Bragg v. Linden Research, Inc.: A Second Life?
on November 29, 2010 at 9:21 AMThe extent of property rights in virtual worlds is a hot-button issue that has spawned a storm of academic commentary in the past few years, and Linden Research, the creator of the virtual world known as Second Life, is a lightning rod. Those of you who remember a case by the name of Bragg v. Linden Research, Inc. from 2007 will be interested to know that it may be granted a “second life” of sorts.
On April 15, Second Life users (Carl Evans, Donald Spencer, Valerie Spencer, Cindy Carter) brought a class action suit in the Eastern District of Pennsylvania against Linden Labs, Inc. and its former President, Philip Rosendale. The Plaintiffs’ stated purpose was to “define the rights of purchasers of virtual property in Second Life,” and to obtain “monetary damages and injunctive relief on behalf of Plaintiffs and others similarly situated.” As the complaint states, Linden Labs used the opportunity to retain all property rights in real land as a major selling point until the Bragg case, at which time the company began altering the language in its contractual provisions regarding ownership.

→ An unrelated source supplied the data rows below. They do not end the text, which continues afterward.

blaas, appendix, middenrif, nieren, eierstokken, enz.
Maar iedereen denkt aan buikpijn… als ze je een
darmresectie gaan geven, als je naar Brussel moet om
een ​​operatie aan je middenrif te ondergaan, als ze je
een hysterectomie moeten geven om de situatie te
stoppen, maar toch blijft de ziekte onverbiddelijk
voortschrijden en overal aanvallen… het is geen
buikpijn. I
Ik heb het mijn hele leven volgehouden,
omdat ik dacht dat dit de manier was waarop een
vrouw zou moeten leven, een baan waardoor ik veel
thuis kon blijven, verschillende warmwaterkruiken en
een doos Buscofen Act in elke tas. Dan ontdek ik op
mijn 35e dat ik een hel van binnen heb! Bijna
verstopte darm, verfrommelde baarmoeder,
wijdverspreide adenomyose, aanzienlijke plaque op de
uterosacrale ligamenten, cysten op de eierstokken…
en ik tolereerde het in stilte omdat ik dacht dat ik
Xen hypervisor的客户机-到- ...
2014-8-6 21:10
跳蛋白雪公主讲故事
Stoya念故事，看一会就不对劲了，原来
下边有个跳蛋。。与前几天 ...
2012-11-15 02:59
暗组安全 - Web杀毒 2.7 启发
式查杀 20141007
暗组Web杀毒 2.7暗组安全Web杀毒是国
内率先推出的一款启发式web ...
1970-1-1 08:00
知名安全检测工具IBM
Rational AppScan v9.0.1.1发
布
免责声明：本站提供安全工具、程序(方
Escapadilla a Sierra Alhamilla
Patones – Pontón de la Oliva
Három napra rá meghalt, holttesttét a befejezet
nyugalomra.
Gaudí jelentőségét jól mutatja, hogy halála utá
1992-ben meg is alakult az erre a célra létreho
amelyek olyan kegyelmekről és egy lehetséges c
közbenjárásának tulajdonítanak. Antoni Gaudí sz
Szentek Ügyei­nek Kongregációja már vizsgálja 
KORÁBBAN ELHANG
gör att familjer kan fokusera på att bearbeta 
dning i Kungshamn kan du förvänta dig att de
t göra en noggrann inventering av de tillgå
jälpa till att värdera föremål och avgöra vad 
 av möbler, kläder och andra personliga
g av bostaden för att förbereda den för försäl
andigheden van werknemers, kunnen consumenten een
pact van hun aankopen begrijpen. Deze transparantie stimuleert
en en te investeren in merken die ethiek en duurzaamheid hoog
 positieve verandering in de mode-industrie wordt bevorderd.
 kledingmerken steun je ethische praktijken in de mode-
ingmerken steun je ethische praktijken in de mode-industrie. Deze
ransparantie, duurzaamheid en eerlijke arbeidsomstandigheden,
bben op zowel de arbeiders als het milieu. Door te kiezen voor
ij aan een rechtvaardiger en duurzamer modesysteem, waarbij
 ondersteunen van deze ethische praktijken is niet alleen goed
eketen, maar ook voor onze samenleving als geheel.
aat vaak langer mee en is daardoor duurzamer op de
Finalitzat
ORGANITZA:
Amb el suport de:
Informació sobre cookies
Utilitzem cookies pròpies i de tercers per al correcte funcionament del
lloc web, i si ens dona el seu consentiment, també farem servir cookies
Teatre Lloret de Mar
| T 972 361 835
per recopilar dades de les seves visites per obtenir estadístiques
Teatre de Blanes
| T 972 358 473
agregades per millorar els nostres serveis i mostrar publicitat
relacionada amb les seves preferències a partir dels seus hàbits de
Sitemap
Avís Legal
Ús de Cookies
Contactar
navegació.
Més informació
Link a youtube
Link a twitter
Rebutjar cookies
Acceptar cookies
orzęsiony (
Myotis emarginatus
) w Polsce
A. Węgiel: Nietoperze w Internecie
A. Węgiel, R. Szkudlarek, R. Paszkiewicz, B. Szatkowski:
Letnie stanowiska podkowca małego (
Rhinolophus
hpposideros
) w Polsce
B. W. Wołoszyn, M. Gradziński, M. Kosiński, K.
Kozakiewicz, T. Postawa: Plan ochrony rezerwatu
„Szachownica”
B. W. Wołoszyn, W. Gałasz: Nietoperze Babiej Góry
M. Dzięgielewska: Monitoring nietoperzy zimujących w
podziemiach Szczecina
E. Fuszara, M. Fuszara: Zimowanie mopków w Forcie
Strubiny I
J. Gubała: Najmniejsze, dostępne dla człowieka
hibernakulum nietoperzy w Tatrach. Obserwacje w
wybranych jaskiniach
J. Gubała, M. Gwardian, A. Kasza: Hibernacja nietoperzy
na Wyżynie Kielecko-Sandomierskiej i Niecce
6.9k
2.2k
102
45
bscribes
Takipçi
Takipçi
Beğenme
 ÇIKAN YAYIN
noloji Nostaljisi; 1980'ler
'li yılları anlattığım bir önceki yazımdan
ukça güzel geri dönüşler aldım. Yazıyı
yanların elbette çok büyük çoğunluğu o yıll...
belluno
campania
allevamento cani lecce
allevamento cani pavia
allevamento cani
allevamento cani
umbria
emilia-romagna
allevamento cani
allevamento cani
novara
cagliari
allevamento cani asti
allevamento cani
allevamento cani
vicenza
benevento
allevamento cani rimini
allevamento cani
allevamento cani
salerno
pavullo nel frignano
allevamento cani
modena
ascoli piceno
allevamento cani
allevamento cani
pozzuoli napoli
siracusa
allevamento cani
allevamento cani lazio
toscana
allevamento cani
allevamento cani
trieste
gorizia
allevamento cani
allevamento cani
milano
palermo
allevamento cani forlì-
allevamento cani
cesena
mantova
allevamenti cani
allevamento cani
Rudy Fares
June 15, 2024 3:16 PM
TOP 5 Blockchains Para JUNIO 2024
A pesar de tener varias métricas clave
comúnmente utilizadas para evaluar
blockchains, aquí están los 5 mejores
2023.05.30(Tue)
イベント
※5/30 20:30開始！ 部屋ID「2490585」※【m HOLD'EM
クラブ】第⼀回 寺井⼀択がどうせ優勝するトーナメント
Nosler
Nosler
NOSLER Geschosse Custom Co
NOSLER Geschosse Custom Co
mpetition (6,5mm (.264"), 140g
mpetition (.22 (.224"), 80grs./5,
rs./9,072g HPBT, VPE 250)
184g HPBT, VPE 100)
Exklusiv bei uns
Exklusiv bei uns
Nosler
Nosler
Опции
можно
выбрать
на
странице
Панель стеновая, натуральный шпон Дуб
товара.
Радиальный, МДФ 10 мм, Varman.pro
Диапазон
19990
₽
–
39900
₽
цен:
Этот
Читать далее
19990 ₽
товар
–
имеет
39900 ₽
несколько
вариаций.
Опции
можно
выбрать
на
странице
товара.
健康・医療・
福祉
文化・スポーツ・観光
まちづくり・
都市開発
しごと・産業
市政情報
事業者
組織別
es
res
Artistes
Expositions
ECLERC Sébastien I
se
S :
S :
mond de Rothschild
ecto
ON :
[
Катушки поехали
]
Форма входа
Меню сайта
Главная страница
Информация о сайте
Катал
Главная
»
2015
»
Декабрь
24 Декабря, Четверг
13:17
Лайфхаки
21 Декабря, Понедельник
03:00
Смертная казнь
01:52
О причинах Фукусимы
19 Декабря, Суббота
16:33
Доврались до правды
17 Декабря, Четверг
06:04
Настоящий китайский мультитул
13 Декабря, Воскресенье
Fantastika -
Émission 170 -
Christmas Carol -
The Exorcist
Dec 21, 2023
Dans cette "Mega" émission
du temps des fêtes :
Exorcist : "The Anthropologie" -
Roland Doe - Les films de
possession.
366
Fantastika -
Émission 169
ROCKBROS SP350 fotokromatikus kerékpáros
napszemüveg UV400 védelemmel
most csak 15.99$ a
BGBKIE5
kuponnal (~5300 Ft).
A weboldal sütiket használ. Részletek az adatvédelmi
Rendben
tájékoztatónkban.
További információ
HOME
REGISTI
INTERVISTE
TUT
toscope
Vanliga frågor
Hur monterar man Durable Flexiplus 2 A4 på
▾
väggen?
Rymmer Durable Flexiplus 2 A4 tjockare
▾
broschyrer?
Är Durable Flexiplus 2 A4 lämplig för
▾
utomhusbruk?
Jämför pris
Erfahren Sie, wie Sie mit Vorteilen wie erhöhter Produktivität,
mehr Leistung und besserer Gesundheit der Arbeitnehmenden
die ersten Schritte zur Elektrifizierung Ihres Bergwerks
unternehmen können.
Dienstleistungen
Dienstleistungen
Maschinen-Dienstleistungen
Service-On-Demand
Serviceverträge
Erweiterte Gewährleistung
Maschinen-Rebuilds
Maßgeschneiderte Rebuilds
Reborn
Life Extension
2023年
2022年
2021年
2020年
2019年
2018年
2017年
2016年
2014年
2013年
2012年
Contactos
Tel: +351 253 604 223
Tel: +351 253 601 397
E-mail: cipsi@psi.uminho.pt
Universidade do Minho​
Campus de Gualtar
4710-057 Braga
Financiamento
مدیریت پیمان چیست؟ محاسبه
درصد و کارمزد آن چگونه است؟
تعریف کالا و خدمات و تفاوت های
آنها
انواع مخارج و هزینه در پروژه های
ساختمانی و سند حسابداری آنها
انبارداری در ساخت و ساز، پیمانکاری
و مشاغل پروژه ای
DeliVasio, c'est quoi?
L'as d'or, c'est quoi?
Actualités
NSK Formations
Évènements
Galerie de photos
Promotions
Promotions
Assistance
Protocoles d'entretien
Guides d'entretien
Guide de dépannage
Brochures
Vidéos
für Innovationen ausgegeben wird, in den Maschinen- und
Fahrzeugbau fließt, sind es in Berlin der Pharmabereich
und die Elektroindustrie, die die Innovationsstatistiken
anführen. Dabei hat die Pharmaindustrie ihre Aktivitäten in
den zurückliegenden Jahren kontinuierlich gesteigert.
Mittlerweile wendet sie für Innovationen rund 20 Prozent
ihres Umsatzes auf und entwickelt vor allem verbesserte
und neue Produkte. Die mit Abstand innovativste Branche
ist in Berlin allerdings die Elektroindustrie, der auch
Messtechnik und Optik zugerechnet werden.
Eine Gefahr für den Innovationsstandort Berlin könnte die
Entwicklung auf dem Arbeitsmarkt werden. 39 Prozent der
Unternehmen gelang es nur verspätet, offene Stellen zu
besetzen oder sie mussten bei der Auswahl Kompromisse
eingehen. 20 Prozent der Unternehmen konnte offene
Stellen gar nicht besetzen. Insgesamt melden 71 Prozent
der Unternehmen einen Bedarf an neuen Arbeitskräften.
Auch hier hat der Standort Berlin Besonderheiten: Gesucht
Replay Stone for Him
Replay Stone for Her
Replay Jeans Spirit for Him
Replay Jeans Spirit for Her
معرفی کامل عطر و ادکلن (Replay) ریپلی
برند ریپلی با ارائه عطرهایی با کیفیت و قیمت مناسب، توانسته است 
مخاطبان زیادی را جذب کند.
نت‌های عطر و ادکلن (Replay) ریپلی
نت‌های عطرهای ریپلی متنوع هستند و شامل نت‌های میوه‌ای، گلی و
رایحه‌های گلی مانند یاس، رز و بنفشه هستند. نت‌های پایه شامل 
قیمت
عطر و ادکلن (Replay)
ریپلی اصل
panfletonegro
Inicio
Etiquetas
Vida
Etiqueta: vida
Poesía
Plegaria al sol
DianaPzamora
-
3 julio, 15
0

The effect, the complaint alleges, was the transformation of ownership rights into limited access licenses. While this might be acceptable for future buyers, the complaint argues that Linden applied the provisions retroactively and unilaterally without giving existing virtual landowners the option to convert their Second Life assets back into American currency. Thus, the Plaintiffs allege that Linden unlawfully converted their property without compensation.
Of legal interest is the Plaintiffs’ decision to file in the same district as Bragg, which renders them an important procedural advantage: offensive non-mutual collateral estoppel. This will allow Plaintiffs to use some of the damaging admissions that Linden made in Bragg to their advantage while preventing Linden from re-litigating those issues. Some of those issues include the validity of Linden’s arbitration clause and the unconscionability of Linden’s terms of use agreement.
Perhaps most significant about this case is its potential to provide legal scholars and practitioners with some legal precedent for future disputes. As of now, all three cases regarding virtual world property rights, (including Bragg) have been settled, and thus provide little guidance as to how to proceed with future litigation involving virtual world property rights. To be sure, this case breathes new life into realms of legal interest both avante garde (virtual world property rights) and mercifully forgotten (offensive non-mutual collateral estoppel)—whether it does so in a meaningful way is yet to be seen.